Transcribe the whole listing precisely, leaving nothing out.
- Opening Delimiter -
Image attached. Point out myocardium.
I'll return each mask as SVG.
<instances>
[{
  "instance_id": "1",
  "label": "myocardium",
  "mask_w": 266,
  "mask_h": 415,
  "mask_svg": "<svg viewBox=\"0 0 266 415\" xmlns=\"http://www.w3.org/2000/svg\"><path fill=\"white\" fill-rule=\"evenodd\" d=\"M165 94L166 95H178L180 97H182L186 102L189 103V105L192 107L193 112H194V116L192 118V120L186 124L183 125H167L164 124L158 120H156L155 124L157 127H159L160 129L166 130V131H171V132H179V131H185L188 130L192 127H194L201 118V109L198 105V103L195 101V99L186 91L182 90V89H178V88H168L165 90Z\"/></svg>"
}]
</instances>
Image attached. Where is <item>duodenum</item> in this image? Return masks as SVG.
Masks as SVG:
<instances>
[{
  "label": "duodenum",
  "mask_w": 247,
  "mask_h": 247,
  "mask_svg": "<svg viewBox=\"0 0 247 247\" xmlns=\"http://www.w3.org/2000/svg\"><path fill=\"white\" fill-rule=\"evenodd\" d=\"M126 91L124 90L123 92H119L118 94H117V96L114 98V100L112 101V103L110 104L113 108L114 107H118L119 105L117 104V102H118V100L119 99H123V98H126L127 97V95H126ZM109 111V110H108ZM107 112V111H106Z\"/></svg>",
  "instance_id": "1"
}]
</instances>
- Closing Delimiter -
• **Exercise solution**:
Image attached. Point out myocardium.
I'll return each mask as SVG.
<instances>
[{
  "instance_id": "1",
  "label": "myocardium",
  "mask_w": 266,
  "mask_h": 415,
  "mask_svg": "<svg viewBox=\"0 0 266 415\" xmlns=\"http://www.w3.org/2000/svg\"><path fill=\"white\" fill-rule=\"evenodd\" d=\"M165 94L166 95H178L180 97H182L186 102L189 103V105L192 107L193 112H194V116L192 118V120L186 124L183 125H167L164 124L158 120H156L155 124L157 127H159L160 129L166 130V131H171V132H179V131H185L188 130L192 127H194L201 118V109L198 105V103L195 101V99L186 91L182 90V89H178V88H168L165 90Z\"/></svg>"
}]
</instances>
Image attached. Where is <item>duodenum</item> in this image? Return masks as SVG.
Masks as SVG:
<instances>
[{
  "label": "duodenum",
  "mask_w": 247,
  "mask_h": 247,
  "mask_svg": "<svg viewBox=\"0 0 247 247\" xmlns=\"http://www.w3.org/2000/svg\"><path fill=\"white\" fill-rule=\"evenodd\" d=\"M126 91L124 90L123 92H119L118 94H117V96L114 98V100L112 101V103L110 104L113 108L114 107H118L119 105L117 104V102H118V100L119 99H123V98H126L127 97V95H126ZM109 111V110H108ZM107 112V111H106Z\"/></svg>",
  "instance_id": "1"
}]
</instances>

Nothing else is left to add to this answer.